» TRY IT: Your response should consist solely of the lines from the one containing "Quel spectre po" through the final line of the entries, repeated exactly.

» RECORD EXCERPTS:
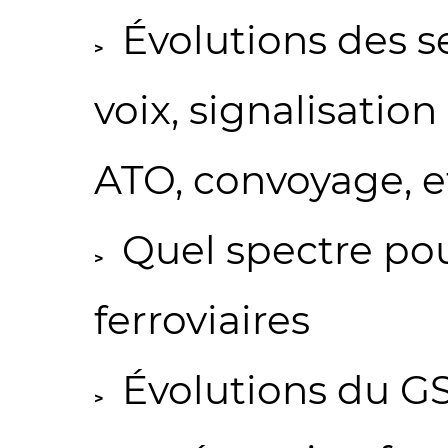
Évolutions des se
voix, signalisation
ATO, convoyage, e
Quel spectre po
ferroviaires
Évolutions du GSM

» EXERCISE RESPONSE:
Quel spectre po
ferroviaires
Évolutions du GSM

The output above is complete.